Где я? Что со мной? Кто эти люди? Почему я не могу пошевелиться? – вопросы срываются, словно капли с потолка, и гулко, безответно падают на извивы моего мозга.
Наконец в сознании появляется узкая щель, через которую просачивается слабый свет воспоминаний.
Я в больнице. Вспоминаю: белые стены, белые халаты, белые кровати. Пространство, лишенное цвета.
Едкий запах лекарств, припадок эпилептика в ночи, стоны соседей.
Скользкое и холодное, словно тело змеи, чувство страха.
Длинные лабиринты до операционной. Главное, не заплакать, не дать слабинки – ведь сибиряк никогда не плачет, даже если ему всего дюжина лет!
Меня раздели, положили на рыжую клеенчатую поверхность каталки.
Последнее, что помню: пьяненький доктор по фамилии то ли Хайдар, то ли Хайдаров, от которого на две сажени разит свежевыпитым спиртом. Он смеется довольно зловеще, натягивает на руки резиновые перчатки. Сестра в белом наморднике перетягивает мне руку резиновым жгутом, вставляет иглу в вену.
Я хотел еще что-то спросить, но в голове звякнуло и все погасло.
Теперь понятно: я прихожу в себя после наркоза. Но сколько времени прошло – час, два?
Это уже потом я узнаю, что операция длилась незапланированных девять часов. Врачи ошиблись с диагнозом, поэтому пришлось еще пару раз добавлять наркоз, чтобы успеть отпилить кость, выкинуть ее, вставить искусственную.
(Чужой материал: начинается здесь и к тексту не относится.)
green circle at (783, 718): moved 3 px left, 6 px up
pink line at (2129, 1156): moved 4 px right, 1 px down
В час девятый мое сердце остановилось. Бедро мне быстренько зашили, ударили как следует электрическим током. Сердце затрепыхалось вновь, но еще три недели душа моя странствовала где-то между жизнью и смертью. Где она была, что она видела, какие новые знания обрела? – я ничего не помню. Как будто выключили свет, а потом очень медленно включили…
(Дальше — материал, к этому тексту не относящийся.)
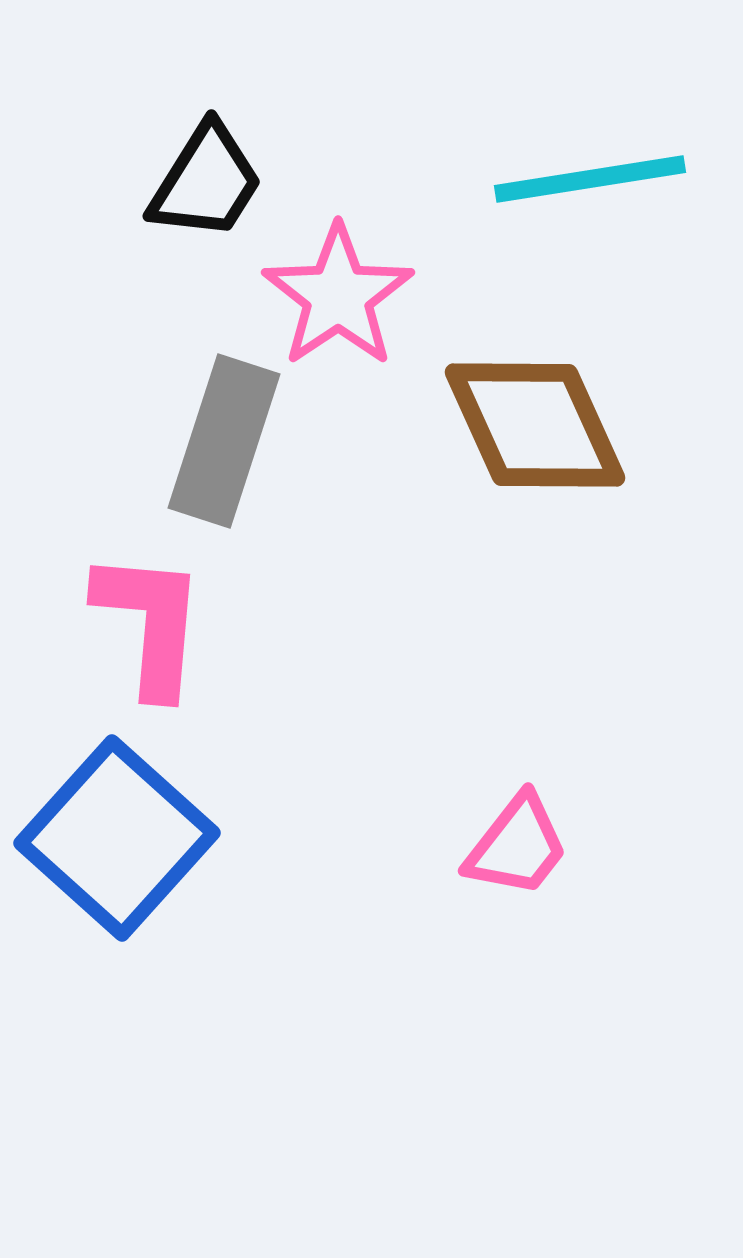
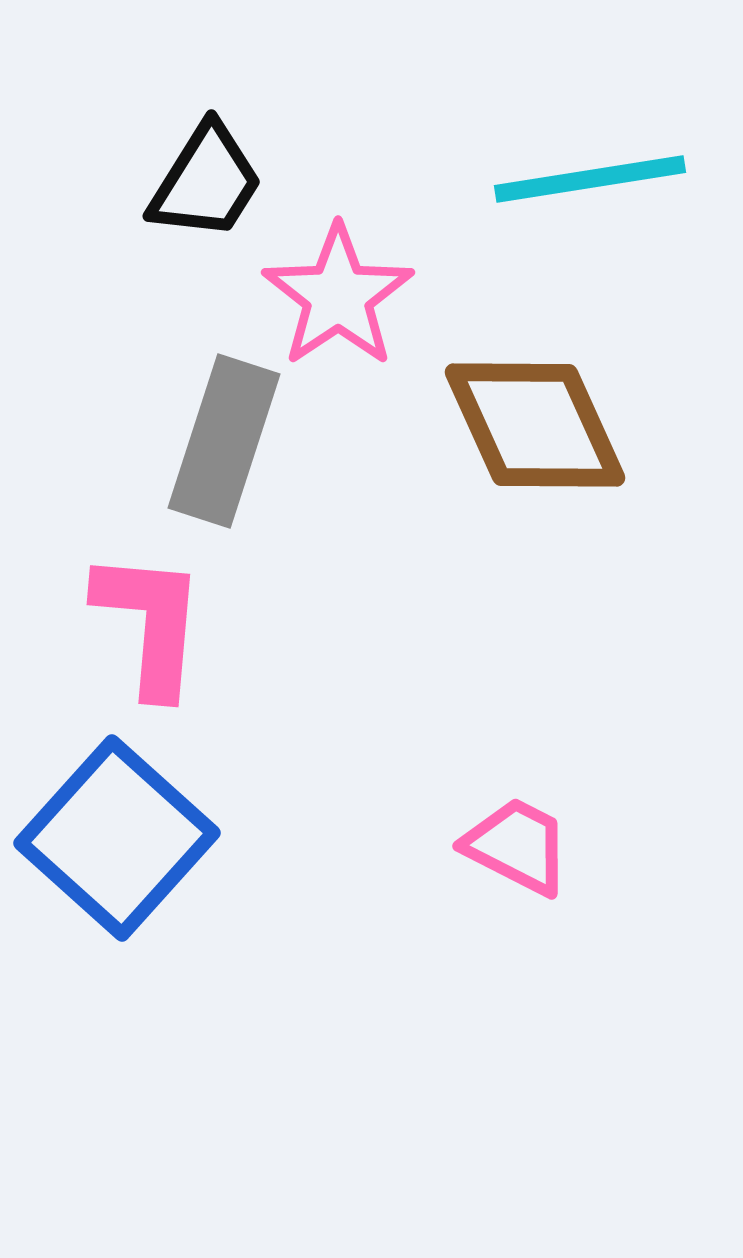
pink trapezoid: rotated 101 degrees counterclockwise
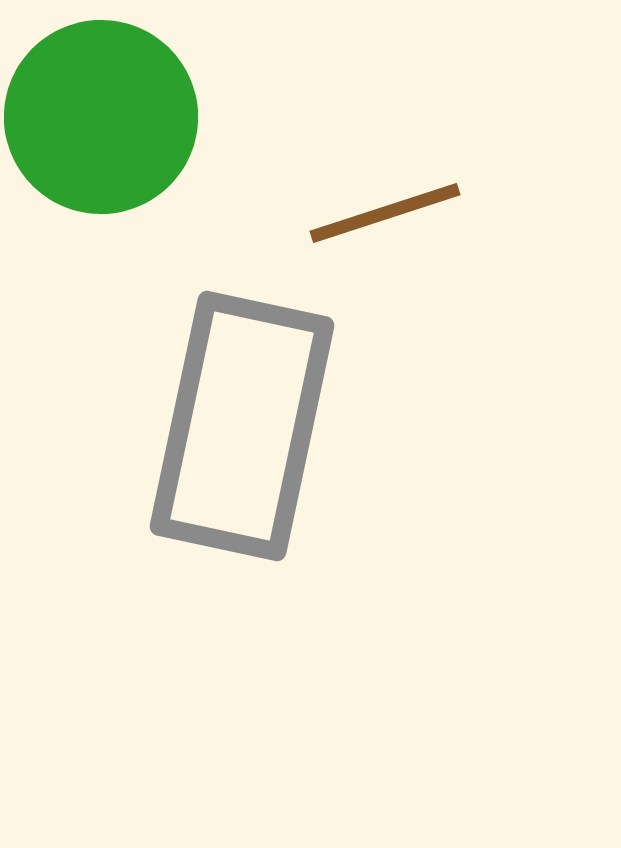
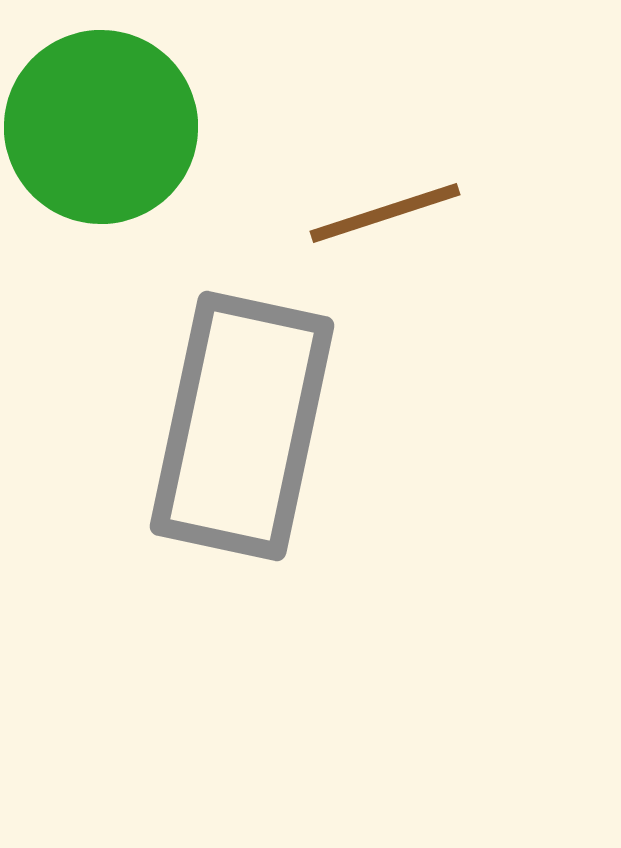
green circle: moved 10 px down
Мне все-таки удалось тогда открыть глаза. Моя кровать стояла напротив окна, и первое, что я увидел, – расплывающиеся огни большого города за стеклами. Еще увидел себя распятым: ноги и руки были привязаны к каким-то шинам реанимационной койки; вокруг стояли штанги с разноцветными бутылочками, иглы капельниц были вколоты всюду, куда только можно…
Так я родился во второй раз. Был конец осени, вечер, время дождливое, темное…
Хорошо обмануть прожорливую и трусливую смерть! Приятно снова увидеть этот мир, пока бесцветный, белый, заключенный в четыре стены больничной палаты. В тебе нет сил, чтобы поднять голову, а уж тем более сесть; и молоденькая сестра кормит тебя с ложечки какой-то безвкусной жидкостью. Жизнь!..
Рядом стонет и кричит от боли старик, которому вырезали почти весь желудок. Он судорожно цепляется за край пропасти, но ему не суждено спастись. Через пару часов два крепких санитара буднично перенесут его, навсегда затихшего, на каталку, накроют белой простыней и увезут вперед ногами.
Прощай, старик, легкого тебе плавания!
Зерно проросло и сбросило с себя ненужную теперь шелуху; мотылек выпорхнул из тесного, закостеневшего кокона. Конечно, жалко расставаться со старой одеждой, к которой так привык, но человек больше одежды, а золото дороже сундука, в котором оно хранится. Человек может потерять все – руки, ноги, способность видеть и двигаться, но если живо его сердце и ясен ум, то он способен творить, любить, жить полноценной жизнью, видеть и понимать мир изнутри. И еще открывается ему, что сила человека не в костях и мышцах, не в богатстве и здоровье, а в том, что хранится в непроницаемой глубине сердца…
Тогда, лежа на реанимационной кровати, я ни о чем таком не думал. Мне было двенадцать лет, я еще не видел до того, как умирают люди, но смерть своего соседа по реанимации воспринял совершенно спокойно. Как будто что-то еще помнил или уже знал…
Но я не мог тогда знать в тот час, что это не конец, а только начало моих мытарств и страданий.